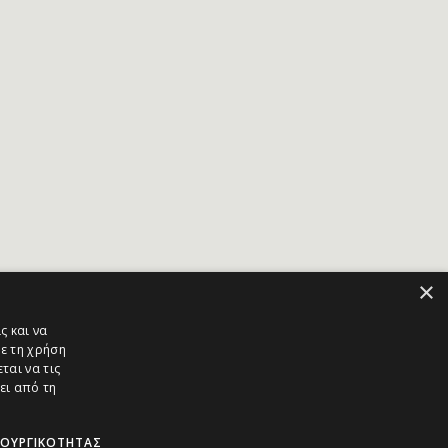
×
ς και να
ε τη χρήση
ται να τις
ει από τη
ΤΟΥΡΓΙΚΌΤΗΤΑΣ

**THE TASK:** Copy the listing in full and without alteration, omitting every picture.

**EXERCISE SOLUTION:**
×
ς και να
ε τη χρήση
ται να τις
ει από τη
ΤΟΥΡΓΙΚΌΤΗΤΑΣ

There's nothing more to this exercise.